On a recent episode of "The Tonight Show" with Conan O'Brien, Triumph the Insult Comic Dog traveled to the Bonnaroo festival and mocked those who paid $300-plus to get in only to spend their time at the Xbox 360 tent playing the same games they play at home.
Triumph asks a question many wonder: "Why leave the house to play videogames?"
There are two answers to that.
First, we're not really leaving the house for the sake of playing videogames. But if they happen to be at the bar, you'd better believe we're getting in line for a Wii Tennis match or a Guitar Hero showdown. The only thing more entertaining than simplistic videogames is simplistic videogames mixed with alcohol.

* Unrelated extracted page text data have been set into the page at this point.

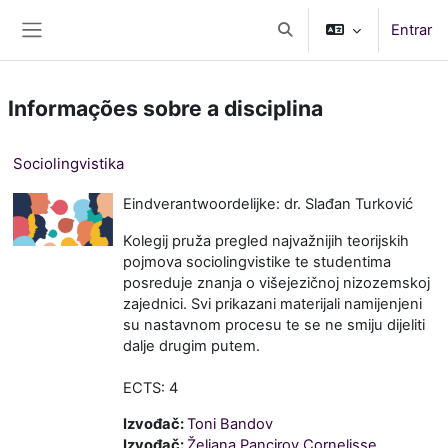
Ir para o conteúdo principal
Entrar
Alternar a entrada da pe
Painel lateral
Informações sobre a disciplina
Sociolingvistika
Eindverantwoordelijke: dr. Slađan Turković
Kolegij pruža pregled najvažnijih teorijskih
pojmova sociolingvistike te studentima
posreduje znanja o višejezičnoj nizozemskoj
zajednici. Svi prikazani materijali namijenjeni
su nastavnom procesu te se ne smiju dijeliti
dalje drugim putem.
ECTS: 4
Izvođač:
Toni Bandov
Izvođač:
Željana Pancirov Cornelisse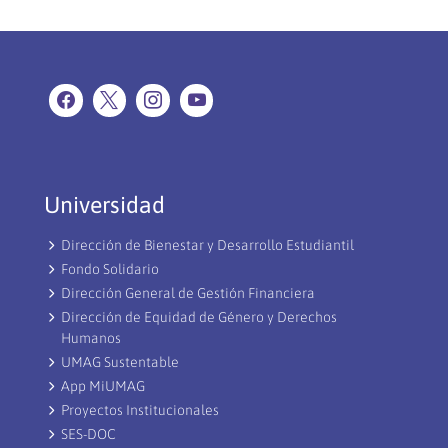
Universidad
Dirección de Bienestar y Desarrollo Estudiantil
Fondo Solidario
Dirección General de Gestión Financiera
Dirección de Equidad de Género y Derechos
Humanos
UMAG Sustentable
App MiUMAG
Proyectos Institucionales
SES-DOC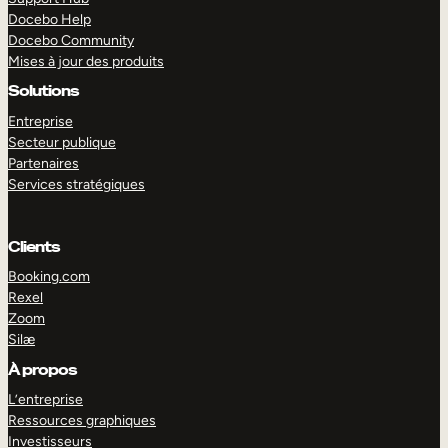
Docebo Help
Docebo Community
Mises à jour des produits
Solutions
Entreprise
Secteur publique
Partenaires
Services stratégiques
Clients
Booking.com
Rexel
Zoom
Silæ
EXPLORER
DÉMO
À propos
L’entreprise
Ressources graphiques
Investisseurs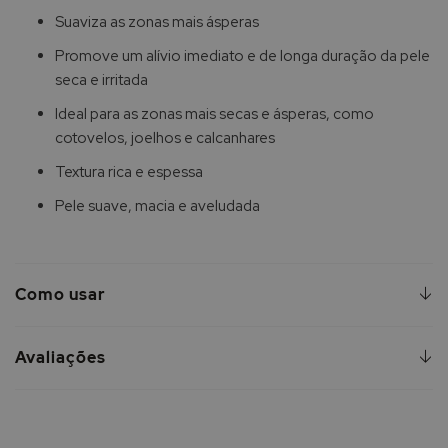
Suaviza as zonas mais ásperas
Promove um alívio imediato e de longa duração da pele
seca e irritada
Ideal para as zonas mais secas e ásperas, como
cotovelos, joelhos e calcanhares
Textura rica e espessa
Pele suave, macia e aveludada
Como usar
Avaliações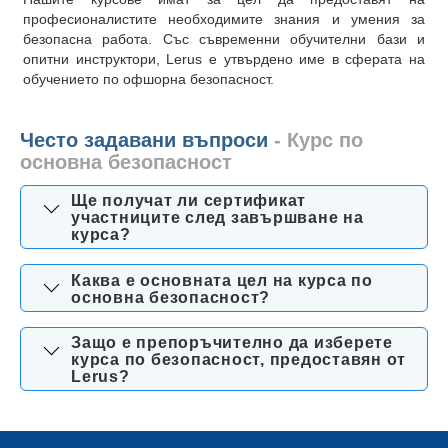
професионалистите необходимите знания и умения за
безопасна работа. Със съвременни обучителни бази и
опитни инструктори, Lerus е утвърдено име в сферата на
обучението по офшорна безопасност.
Често задавани въпроси
- Курс по
основна безопасност
Ще получат ли сертификат
участниците след завършване на
курса?
Каква е основната цел на курса по
основна безопасност?
Защо е препоръчително да изберете
курса по безопасност, предоставян от
Lerus?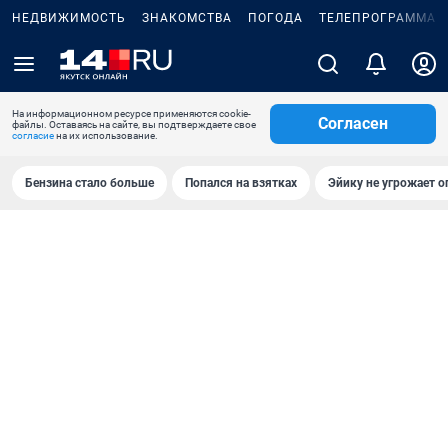
НЕДВИЖИМОСТЬ
ЗНАКОМСТВА
ПОГОДА
ТЕЛЕПРОГРАММА
На информационном ресурсе применяются cookie-
Согласен
файлы. Оставаясь на сайте, вы подтверждаете свое
согласие
на их использование.
Бензина стало больше
Попался на взятках
Эйику не угрожает о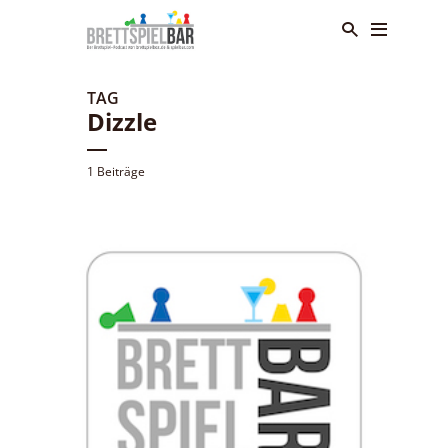
TAG
Dizzle
1 Beiträge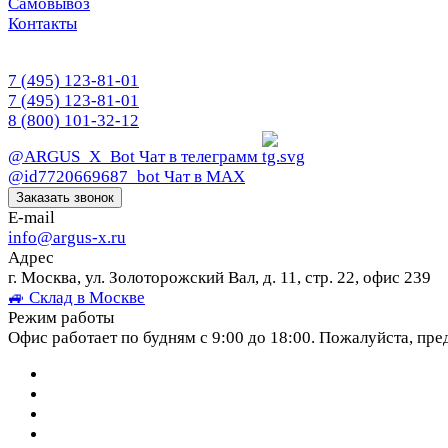
Самовывоз
Контакты
7 (495) 123-81-01
7 (495) 123-81-01
8 (800) 101-32-12
@ARGUS_X_Bot
Чат в телеграмм
@id7720669687_bot
Чат в МАХ
Заказать звонок
E-mail
info@argus-x.ru
Адрес
г. Москва, ул. Золоторожский Вал, д. 11, стр. 22, офис 239
🚙 Склад в Москве
Режим работы
Офис работает по будням с 9:00 до 18:00. Пожалуйста, пре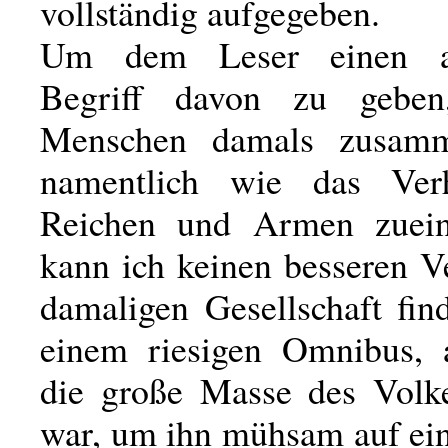
vollständig aufgegeben.
Um dem Leser einen al
Begriff davon zu gebe
Menschen damals zusamm
namentlich wie das Verh
Reichen und Armen zuein
kann ich keinen besseren V
damaligen Gesellschaft fin
einem riesigen Omnibus, 
die große Masse des Volk
war, um ihn mühsam auf ein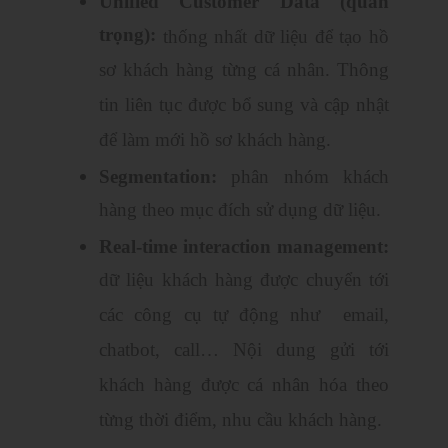
Unified Customer Data (quan
trọng):
thống nhất dữ liệu để tạo hồ
sơ khách hàng từng cá nhân. Thông
tin liên tục được bổ sung và cập nhật
để làm mới hồ sơ khách hàng.
Segmentation:
phân nhóm khách
hàng theo mục đích sử dụng dữ liệu.
Real-time interaction management:
dữ liệu khách hàng được chuyển tới
các công cụ tự động như email,
chatbot, call… Nội dung gửi tới
khách hàng được cá nhân hóa theo
từng thời điểm, nhu cầu khách hàng.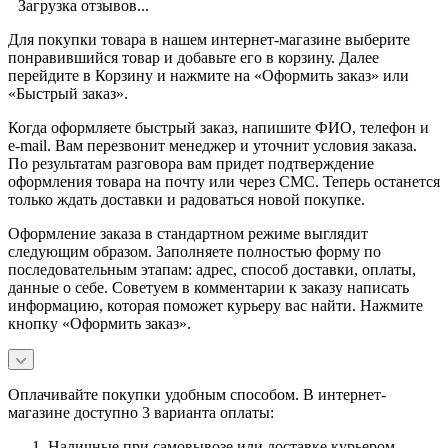
Загрузка отзывов...
Для покупки товара в нашем интернет-магазине выберите
понравившийся товар и добавьте его в корзину. Далее
перейдите в Корзину и нажмите на «Оформить заказ» или
«Быстрый заказ».
Когда оформляете быстрый заказ, напишите ФИО, телефон и
e-mail. Вам перезвонит менеджер и уточнит условия заказа.
По результатам разговора вам придет подтверждение
оформления товара на почту или через СМС. Теперь останется
только ждать доставки и радоваться новой покупке.
Оформление заказа в стандартном режиме выглядит
следующим образом. Заполняете полностью форму по
последовательным этапам: адрес, способ доставки, оплаты,
данные о себе. Советуем в комментарии к заказу написать
информацию, которая поможет курьеру вас найти. Нажмите
кнопку «Оформить заказ».
Оплачивайте покупки удобным способом. В интернет-
магазине доступно 3 варианта оплаты:
Наличные при самовывозе или доставке курьером.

Secondly, it's the perplexing '80s nostalgia we all have.
We want to go to the arcade, but we don't want the arcade feel. We don't want to hear kids yelling and 100-plus systems going off at once.
This has resulted in "barcades" popping up across the country, and Knoxville has one called the Fort Sanders Yacht Club.
There are roughly 15 arcade systems in the barcade, dating from 1979 to roughly 1993. There are classics like Street Fighter II, Dig Dug, Galaga and Ms. Pac-Man. It even has hard-to-find game Tapper, where you are (appropriately) a bartender serving beverages.
What's most interesting about the Yacht Club is it hones in on that '80s nostalgia with contemporary pop culture. Blaring over the PA you'll hear bands like Modest Mouse, which sounds kind of like a cracked-out version of '80s band Echo and the Bunnymen, and they're known to play Nine Inch Nails, whose music very well may be sampling Nintendo's 8-bit sounds.
The Yacht Club is a place where we can go to appreciate classic icons from our childhood yet still act the age we actually are. And it most certainly does not get old, even if we do.